The Krugers complied, and a covert operation was set in motion, lasting about two years. Georg Kruger says that „every three or four weeks there was a meeting in Magdeburg, and it lasted a half hour.“ The intelligence officers sought information, for example, about Russian projects in Bulgaria and India, and Georg was assigned to retrieve data from his Russian contacts.

In March 2004, the houses of Axel, Shanna, and Georg were burglarized on the same night while the three were in the Hamburg area. They filed formal complaints with the police, but suspect that intelligence officers entered their homes. The break-ins remain unsolved. Kruger said his intelligence contact told him in July 2004 that „I believe, Herr Kruger, that this will be the last time we see each other.“ The customs police raided their homes in the fall of 2004 and arrested Axel and Shanna. Georg was in Ukraine and turned himself in at Frankfurt (Order) in late November.

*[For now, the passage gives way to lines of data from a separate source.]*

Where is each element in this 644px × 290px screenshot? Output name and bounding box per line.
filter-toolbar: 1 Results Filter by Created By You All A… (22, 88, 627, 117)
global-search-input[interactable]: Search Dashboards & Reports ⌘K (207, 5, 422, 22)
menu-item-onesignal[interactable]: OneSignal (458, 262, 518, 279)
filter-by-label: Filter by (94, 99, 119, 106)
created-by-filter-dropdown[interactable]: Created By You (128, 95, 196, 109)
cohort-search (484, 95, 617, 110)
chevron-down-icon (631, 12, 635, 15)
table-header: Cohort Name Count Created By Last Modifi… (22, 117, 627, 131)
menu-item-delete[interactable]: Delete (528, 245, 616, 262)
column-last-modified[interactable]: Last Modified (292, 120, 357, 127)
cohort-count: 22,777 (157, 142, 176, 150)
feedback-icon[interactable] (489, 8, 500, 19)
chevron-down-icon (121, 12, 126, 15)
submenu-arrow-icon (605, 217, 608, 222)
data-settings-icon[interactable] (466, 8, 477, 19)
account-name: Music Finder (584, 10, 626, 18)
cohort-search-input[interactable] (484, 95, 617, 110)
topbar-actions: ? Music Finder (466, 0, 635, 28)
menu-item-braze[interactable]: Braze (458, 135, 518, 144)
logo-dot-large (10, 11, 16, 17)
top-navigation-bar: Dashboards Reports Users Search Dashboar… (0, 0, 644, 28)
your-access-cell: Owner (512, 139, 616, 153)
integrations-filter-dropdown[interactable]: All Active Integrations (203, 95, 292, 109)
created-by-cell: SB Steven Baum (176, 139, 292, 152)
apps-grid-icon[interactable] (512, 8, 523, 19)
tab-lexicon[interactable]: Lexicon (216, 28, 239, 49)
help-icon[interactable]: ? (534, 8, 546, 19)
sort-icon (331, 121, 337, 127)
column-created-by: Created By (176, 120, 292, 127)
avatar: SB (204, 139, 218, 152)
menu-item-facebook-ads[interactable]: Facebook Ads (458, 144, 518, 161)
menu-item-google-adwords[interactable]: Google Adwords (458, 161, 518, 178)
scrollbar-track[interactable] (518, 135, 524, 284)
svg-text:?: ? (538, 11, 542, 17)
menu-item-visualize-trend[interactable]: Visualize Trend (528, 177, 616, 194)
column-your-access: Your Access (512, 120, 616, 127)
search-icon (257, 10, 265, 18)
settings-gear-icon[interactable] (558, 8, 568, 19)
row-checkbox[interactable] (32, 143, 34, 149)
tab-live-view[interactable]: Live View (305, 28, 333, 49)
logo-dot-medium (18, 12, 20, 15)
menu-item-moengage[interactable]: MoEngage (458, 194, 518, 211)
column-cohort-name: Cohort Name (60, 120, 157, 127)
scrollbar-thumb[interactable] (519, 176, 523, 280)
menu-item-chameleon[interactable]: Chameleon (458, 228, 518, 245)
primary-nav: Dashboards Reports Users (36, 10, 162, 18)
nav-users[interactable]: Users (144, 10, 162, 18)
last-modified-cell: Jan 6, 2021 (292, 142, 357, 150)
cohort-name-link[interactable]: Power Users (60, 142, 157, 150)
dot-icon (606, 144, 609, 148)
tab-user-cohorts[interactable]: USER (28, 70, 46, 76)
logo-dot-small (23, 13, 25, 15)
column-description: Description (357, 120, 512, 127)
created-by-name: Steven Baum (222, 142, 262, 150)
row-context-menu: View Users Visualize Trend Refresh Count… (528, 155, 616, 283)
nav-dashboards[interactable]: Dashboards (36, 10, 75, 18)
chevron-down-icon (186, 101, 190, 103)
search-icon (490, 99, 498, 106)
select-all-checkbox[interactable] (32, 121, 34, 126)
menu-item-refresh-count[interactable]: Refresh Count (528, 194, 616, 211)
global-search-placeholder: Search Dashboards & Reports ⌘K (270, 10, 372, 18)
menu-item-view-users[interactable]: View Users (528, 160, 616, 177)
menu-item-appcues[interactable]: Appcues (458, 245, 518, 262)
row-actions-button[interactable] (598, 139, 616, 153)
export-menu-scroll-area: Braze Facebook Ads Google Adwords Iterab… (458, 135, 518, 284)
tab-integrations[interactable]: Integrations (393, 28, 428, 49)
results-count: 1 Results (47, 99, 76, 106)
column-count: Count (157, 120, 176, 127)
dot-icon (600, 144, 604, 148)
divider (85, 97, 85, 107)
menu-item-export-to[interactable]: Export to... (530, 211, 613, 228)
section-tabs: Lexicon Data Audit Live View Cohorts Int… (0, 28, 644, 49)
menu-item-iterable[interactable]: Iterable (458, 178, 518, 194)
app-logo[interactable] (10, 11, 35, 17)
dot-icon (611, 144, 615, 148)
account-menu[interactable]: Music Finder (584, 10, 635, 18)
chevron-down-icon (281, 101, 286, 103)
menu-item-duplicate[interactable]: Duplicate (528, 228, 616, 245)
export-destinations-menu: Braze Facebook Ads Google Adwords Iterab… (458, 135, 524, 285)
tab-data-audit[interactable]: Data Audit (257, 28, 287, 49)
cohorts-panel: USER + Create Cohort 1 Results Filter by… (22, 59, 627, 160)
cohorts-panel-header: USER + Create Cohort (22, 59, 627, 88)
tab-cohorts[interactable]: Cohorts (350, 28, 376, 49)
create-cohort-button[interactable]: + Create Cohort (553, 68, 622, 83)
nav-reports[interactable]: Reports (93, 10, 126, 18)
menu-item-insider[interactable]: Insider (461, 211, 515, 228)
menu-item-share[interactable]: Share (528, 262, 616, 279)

A list of questions remains unanswered. Among the most pressing of these: Were the Germans primarily interested in securing economic information about Russian activity, rather than Iranian actions? And why are the Vero middlemen and its owner not being prosecuted?

Circumventing export laws

Dimitry Solotarev, an Armenian Jew who headed Vero’s Berlin office, happened to be in Moscow when custom agents raided his West Berlin office in 2004 and seized documents and computers. He has both German and Russian citizenship, and the state prosecutor has not at this stage issued an arrest warrant. Shanna Kruger, who has had contact with Solotarev, says he is a „generous man who drives a Mercedes S-Class and has a large villa in Spain that looks like a hotel.“

Solotarev, who is in his early 40s, quickly gained a reputation for savvy export deals; he has been active in the sector in Germany since the early 1990s. Some of his more recent exploits involved supplying Siberians with televisions and CD players as well as providing Moscow with Brazilian meat. According to Shanna Kruger, he sports a pony tail and frequents high-end designer clubs in Moscow where visitors need a special pass to gain entry. „He owns a bank in Moscow and continues to supply pipes to Bushehr,“ she said.

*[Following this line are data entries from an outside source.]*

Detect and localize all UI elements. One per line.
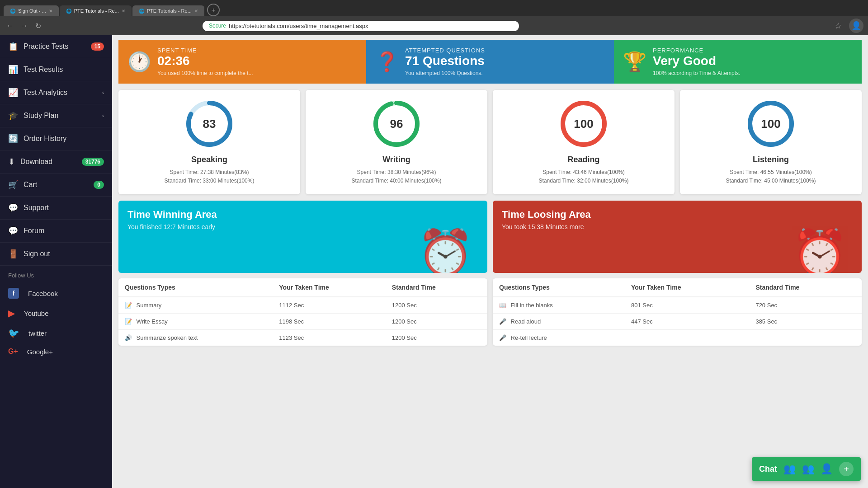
sidebar-item-label: Forum: [24, 227, 44, 235]
forward-button[interactable]: →: [19, 20, 30, 32]
sidebar-item-forum[interactable]: 💬 Forum: [0, 220, 112, 243]
practice-tests-icon: 📋: [8, 42, 18, 52]
reload-button[interactable]: ↻: [33, 20, 43, 32]
new-tab-button[interactable]: +: [207, 4, 220, 16]
sidebar-item-label: Cart: [24, 181, 37, 189]
facebook-label: Facebook: [28, 290, 58, 297]
sidebar-item-practice-tests[interactable]: 📋 Practice Tests 15: [0, 35, 112, 58]
analytics-chevron: ‹: [102, 89, 104, 96]
sidebar-item-label: Practice Tests: [24, 42, 68, 51]
sidebar-youtube[interactable]: ▶ Youtube: [0, 303, 112, 323]
cart-badge: 0: [94, 181, 104, 189]
url-box[interactable]: Secure https://ptetutorials.com/users/ti…: [203, 21, 519, 31]
attempted-label: ATTEMPTED QUESTIONS: [405, 47, 485, 54]
sidebar-item-order-history[interactable]: 🔄 Order History: [0, 127, 112, 150]
spent-time-value: 02:36: [157, 54, 253, 68]
chat-label: Chat: [759, 465, 777, 474]
sidebar-item-label: Download: [20, 158, 52, 166]
table-row: 📖 Fill in the blanks 801 Sec 720 Sec: [493, 297, 862, 314]
practice-tests-badge: 15: [91, 42, 104, 51]
sidebar-item-label: Support: [24, 204, 49, 212]
stat-card-performance: 🏆 PERFORMANCE Very Good 100% according t…: [614, 40, 862, 84]
sidebar-facebook[interactable]: f Facebook: [0, 283, 112, 303]
test-analytics-icon: 📈: [8, 88, 18, 98]
sidebar-item-sign-out[interactable]: 🚪 Sign out: [0, 243, 112, 266]
losing-table-panel: Questions Types Your Taken Time Standard…: [493, 278, 862, 346]
reading-label: Reading: [499, 155, 668, 164]
losing-col-standard: Standard Time: [749, 278, 862, 297]
browser-tab-2[interactable]: 🌐 PTE Tutorials - Re... ✕: [60, 5, 132, 16]
trophy-icon: 🏆: [623, 51, 646, 73]
losing-col-type: Questions Types: [493, 278, 625, 297]
study-plan-chevron: ‹: [102, 113, 104, 119]
winning-title: Time Winning Area: [127, 209, 478, 221]
performance-label: PERFORMANCE: [653, 47, 740, 54]
time-winning-panel: Time Winning Area You finished 12:7 Minu…: [118, 201, 487, 273]
speaking-time-info: Spent Time: 27:38 Minutes(83%) Standard …: [125, 168, 294, 185]
sidebar-item-label: Study Plan: [24, 112, 58, 120]
writing-score: 96: [390, 117, 403, 131]
support-icon: 💬: [8, 203, 18, 213]
order-history-icon: 🔄: [8, 134, 18, 144]
googleplus-label: Google+: [27, 348, 53, 356]
winning-col-type: Questions Types: [118, 278, 273, 297]
reading-score: 100: [574, 117, 593, 131]
download-icon: ⬇: [8, 157, 15, 167]
time-panels: Time Winning Area You finished 12:7 Minu…: [118, 201, 862, 273]
performance-value: Very Good: [653, 54, 740, 68]
score-card-reading: 100 Reading Spent Time: 43:46 Minutes(10…: [493, 90, 675, 194]
test-results-icon: 📊: [8, 65, 18, 75]
browser-tab-1[interactable]: 🌐 Sign Out - ... ✕: [4, 5, 59, 16]
profile-icon[interactable]: 👤: [849, 19, 863, 33]
secure-label: Secure: [209, 23, 226, 29]
bookmark-icon[interactable]: ☆: [835, 21, 842, 31]
cart-icon: 🛒: [8, 180, 18, 190]
sidebar-item-label: Test Results: [24, 66, 63, 74]
forum-icon: 💬: [8, 226, 18, 236]
tables-row: Questions Types Your Taken Time Standard…: [118, 278, 862, 346]
table-row: 🔊 Summarize spoken text 1123 Sec 1200 Se…: [118, 330, 487, 346]
score-card-listening: 100 Listening Spent Time: 46:55 Minutes(…: [680, 90, 862, 194]
winning-clock-icon: ⏰: [417, 226, 474, 273]
table-row: 🎤 Read aloud 447 Sec 385 Sec: [493, 314, 862, 330]
losing-title: Time Loosing Area: [502, 209, 853, 221]
sidebar-twitter[interactable]: 🐦 twitter: [0, 323, 112, 343]
sidebar-item-label: Sign out: [24, 250, 50, 258]
googleplus-icon: G+: [8, 347, 18, 356]
back-button[interactable]: ←: [5, 20, 15, 32]
speaking-score: 83: [203, 117, 216, 131]
main-content: 🕐 SPENT TIME 02:36 You used 100% time to…: [112, 35, 868, 488]
sidebar-item-label: Order History: [24, 135, 66, 143]
listening-time-info: Spent Time: 46:55 Minutes(100%) Standard…: [686, 168, 855, 185]
sidebar: 📋 Practice Tests 15 📊 Test Results 📈 Tes…: [0, 35, 112, 488]
score-section: 83 Speaking Spent Time: 27:38 Minutes(83…: [118, 90, 862, 194]
sidebar-item-support[interactable]: 💬 Support: [0, 197, 112, 220]
browser-tab-3[interactable]: 🌐 PTE Tutorials - Re... ✕: [132, 5, 204, 16]
sidebar-item-download[interactable]: ⬇ Download 31776: [0, 150, 112, 174]
chat-users-icon: 👥: [783, 463, 796, 475]
twitter-label: twitter: [28, 329, 47, 337]
sidebar-item-test-analytics[interactable]: 📈 Test Analytics ‹: [0, 81, 112, 104]
sidebar-googleplus[interactable]: G+ Google+: [0, 343, 112, 360]
question-icon: ❓: [375, 51, 399, 73]
sidebar-item-test-results[interactable]: 📊 Test Results: [0, 58, 112, 81]
score-card-speaking: 83 Speaking Spent Time: 27:38 Minutes(83…: [118, 90, 300, 194]
download-badge: 31776: [82, 158, 104, 166]
twitter-icon: 🐦: [8, 328, 19, 338]
tab-bar: 🌐 Sign Out - ... ✕ 🌐 PTE Tutorials - Re.…: [0, 0, 868, 16]
sidebar-item-study-plan[interactable]: 🎓 Study Plan ‹: [0, 104, 112, 127]
top-stats-row: 🕐 SPENT TIME 02:36 You used 100% time to…: [118, 40, 862, 84]
winning-table-panel: Questions Types Your Taken Time Standard…: [118, 278, 487, 346]
table-row: 📝 Summary 1112 Sec 1200 Sec: [118, 297, 487, 314]
sign-out-icon: 🚪: [8, 249, 18, 259]
sidebar-item-cart[interactable]: 🛒 Cart 0: [0, 174, 112, 197]
reading-time-info: Spent Time: 43:46 Minutes(100%) Standard…: [499, 168, 668, 185]
winning-col-standard: Standard Time: [386, 278, 487, 297]
performance-sub: 100% according to Time & Attempts.: [653, 70, 740, 76]
winning-col-taken: Your Taken Time: [273, 278, 385, 297]
sidebar-item-label: Test Analytics: [24, 89, 67, 97]
chat-plus-icon[interactable]: +: [839, 462, 854, 476]
browser-chrome: 🌐 Sign Out - ... ✕ 🌐 PTE Tutorials - Re.…: [0, 0, 868, 35]
stat-card-spent-time: 🕐 SPENT TIME 02:36 You used 100% time to…: [118, 40, 366, 84]
chat-bar[interactable]: Chat 👥 👥 👤 +: [752, 457, 861, 481]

Vero employed a clever but straightforward pattern to circumvent export laws: The nuclear power plant Kalinin (Rostov) in Russia is designated as a final delivery destination, but the Potsdam investigation revealed that the actual route goes first to either Kaliningrad or Moscow, then to the Volga river near the border of Kazakhstan, then to the Caspian Sea, and finally to northern Iran.

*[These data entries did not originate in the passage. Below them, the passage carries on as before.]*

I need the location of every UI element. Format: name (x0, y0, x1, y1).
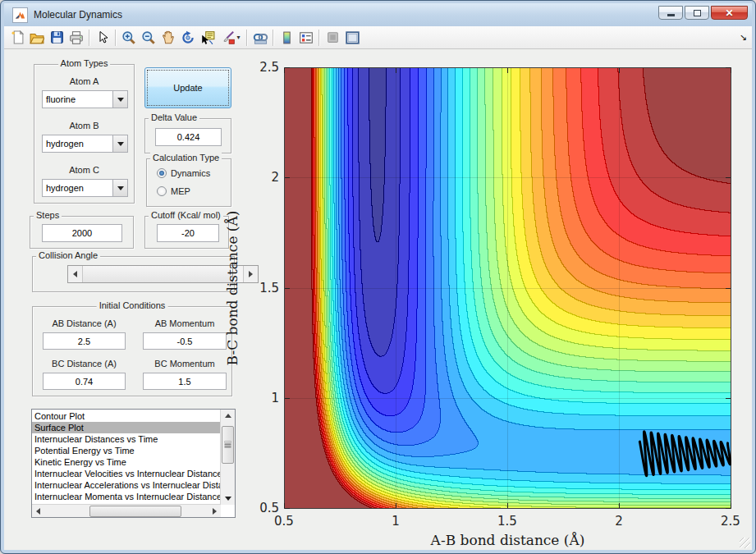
y-tick-label: 0.5 (246, 501, 279, 515)
figure-toolbar: ▾ (4, 26, 752, 49)
dropdown-button[interactable] (112, 91, 127, 108)
x-tick-label: 1 (379, 514, 412, 529)
zoom-out-button[interactable] (139, 28, 158, 48)
radio-dynamics-label: Dynamics (171, 168, 210, 178)
atom-c-value: hydrogen (43, 183, 112, 193)
panel-title: Steps (34, 210, 62, 220)
brush-tool-button[interactable]: ▾ (218, 28, 244, 48)
contour-plot-canvas[interactable] (284, 67, 731, 509)
update-button[interactable]: Update (144, 67, 231, 108)
horizontal-scroll-track[interactable] (44, 505, 208, 517)
link-plot-button[interactable] (250, 28, 270, 48)
list-item[interactable]: Internuclear Accelerations vs Internucle… (32, 479, 221, 491)
atom-b-select[interactable]: hydrogen (42, 135, 128, 153)
maximize-button[interactable] (685, 6, 709, 20)
pointer-tool-button[interactable] (93, 28, 112, 48)
radio-button-icon[interactable] (157, 186, 167, 196)
hide-plot-tools-icon (326, 30, 340, 44)
resize-grip[interactable] (740, 538, 750, 548)
panel-title: Initial Conditions (97, 300, 168, 310)
atom-b-value: hydrogen (43, 139, 112, 149)
dropdown-button[interactable] (112, 180, 127, 196)
new-figure-button[interactable] (7, 28, 27, 48)
arrow-left-icon (36, 508, 40, 515)
chevron-down-icon (117, 98, 124, 102)
dropdown-button[interactable] (112, 135, 127, 152)
toolbar-separator (246, 30, 248, 46)
ab-momentum-label: AB Momentum (143, 318, 227, 328)
title-bar[interactable]: Molecular Dynamics ✕ (4, 3, 752, 26)
delta-value-field[interactable] (155, 128, 222, 146)
radio-button-icon[interactable] (157, 168, 167, 178)
scroll-left-button[interactable] (32, 505, 44, 517)
horizontal-scroll-thumb[interactable] (89, 506, 181, 517)
radio-dynamics[interactable]: Dynamics (157, 168, 210, 178)
close-icon: ✕ (725, 8, 733, 18)
print-button[interactable] (66, 28, 86, 48)
calculation-type-panel: Calculation Type Dynamics MEP (146, 158, 231, 207)
ab-momentum-field[interactable] (143, 332, 227, 350)
panel-title: Cutoff (Kcal/ mol) (149, 210, 223, 220)
plot-type-listbox[interactable]: Contour PlotSurface PlotInternuclear Dis… (31, 409, 236, 518)
minimize-button[interactable] (658, 6, 683, 20)
link-chain-icon (253, 30, 268, 45)
show-plot-tools-dock-button[interactable] (342, 28, 362, 48)
panel-title: Delta Value (149, 112, 199, 122)
atom-c-select[interactable]: hydrogen (42, 179, 128, 197)
slider-left-arrow-button[interactable] (68, 266, 83, 282)
slider-thumb[interactable] (83, 266, 233, 282)
cutoff-field[interactable] (157, 224, 219, 242)
rotate-3d-button[interactable] (178, 28, 198, 48)
insert-legend-button[interactable] (296, 28, 316, 48)
atom-a-select[interactable]: fluorine (42, 90, 128, 108)
brush-dropdown-caret-icon[interactable]: ▾ (236, 34, 240, 41)
ab-distance-field[interactable] (43, 332, 126, 350)
toolbar-separator (115, 30, 117, 46)
data-cursor-button[interactable] (198, 28, 218, 48)
y-tick-label: 2 (246, 170, 279, 185)
pointer-arrow-icon (96, 30, 109, 44)
save-button[interactable] (47, 28, 66, 48)
matlab-app-icon (12, 7, 28, 23)
toolbar-separator (273, 30, 274, 46)
x-tick-label: 0.5 (268, 514, 300, 529)
panel-title: Atom Types (58, 58, 111, 68)
y-tick-label: 2.5 (246, 60, 279, 75)
horizontal-scrollbar[interactable] (32, 504, 221, 517)
arrow-right-icon (213, 508, 217, 515)
zoom-in-button[interactable] (119, 28, 139, 48)
list-item[interactable]: Internuclear Velocities vs Internuclear … (32, 468, 221, 479)
list-item[interactable]: Kinetic Energy vs Time (32, 456, 221, 468)
bc-distance-label: BC Distance (A) (43, 359, 126, 369)
list-item[interactable]: Potential Energy vs Time (32, 445, 221, 456)
bc-distance-field[interactable] (43, 373, 126, 390)
close-button[interactable]: ✕ (711, 6, 748, 20)
toolbar-overflow-icon[interactable]: ↘ (740, 32, 747, 43)
collision-angle-panel: Collision Angle (32, 256, 235, 292)
legend-icon (299, 30, 314, 45)
hide-plot-tools-button[interactable] (323, 28, 342, 48)
colorbar-icon (280, 30, 294, 45)
panel-title: Calculation Type (150, 153, 222, 163)
rotate-3d-icon (181, 30, 195, 45)
list-item[interactable]: Surface Plot (32, 422, 221, 433)
list-item[interactable]: Internuclear Distances vs Time (32, 433, 221, 445)
pan-tool-button[interactable] (158, 28, 178, 48)
delta-value-panel: Delta Value (144, 118, 231, 153)
scroll-right-button[interactable] (208, 505, 221, 517)
list-item[interactable]: Internuclear Momenta vs Internuclear Dis… (32, 491, 221, 502)
radio-mep[interactable]: MEP (157, 186, 190, 196)
bc-momentum-field[interactable] (143, 373, 227, 390)
y-axis-label-wrap: B-C bond distance (Å) (220, 67, 245, 509)
zoom-out-icon (141, 30, 156, 45)
open-file-button[interactable] (27, 28, 47, 48)
ab-distance-label: AB Distance (A) (43, 318, 126, 328)
atom-a-label: Atom A (34, 76, 134, 86)
open-folder-icon (30, 30, 44, 45)
insert-colorbar-button[interactable] (277, 28, 296, 48)
minimize-icon (667, 14, 675, 16)
data-cursor-icon (200, 30, 215, 45)
list-item[interactable]: Contour Plot (32, 410, 221, 422)
steps-field[interactable] (42, 224, 122, 242)
save-floppy-icon (50, 30, 64, 44)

Vero established contact with 50 German suppliers, between 10 and 12 of which, according to the public prosecutor, knowingly shipped parts and machinery indirectly to Bushehr. A number of additional firms ostensibly did not know that their equipment was delivered to Bushehr.

The city of Hannover in the state of Niedersachsen is Germany’s hub for auto and electronic trade shows. But in 2005 a different sort of spotlight was cast on a Hannover trading company that was charged with attempting to deliver seven-ton electronic motors to the Bushehr nuclear power plant without a special permit. A department head at the firm, following the standard pattern of utilizing Russian firms to bypass the export control law, sought to smuggle motors valued at a total of 330,000 euros. The shipment route would have been to France, then Russia, and eventually to Iran.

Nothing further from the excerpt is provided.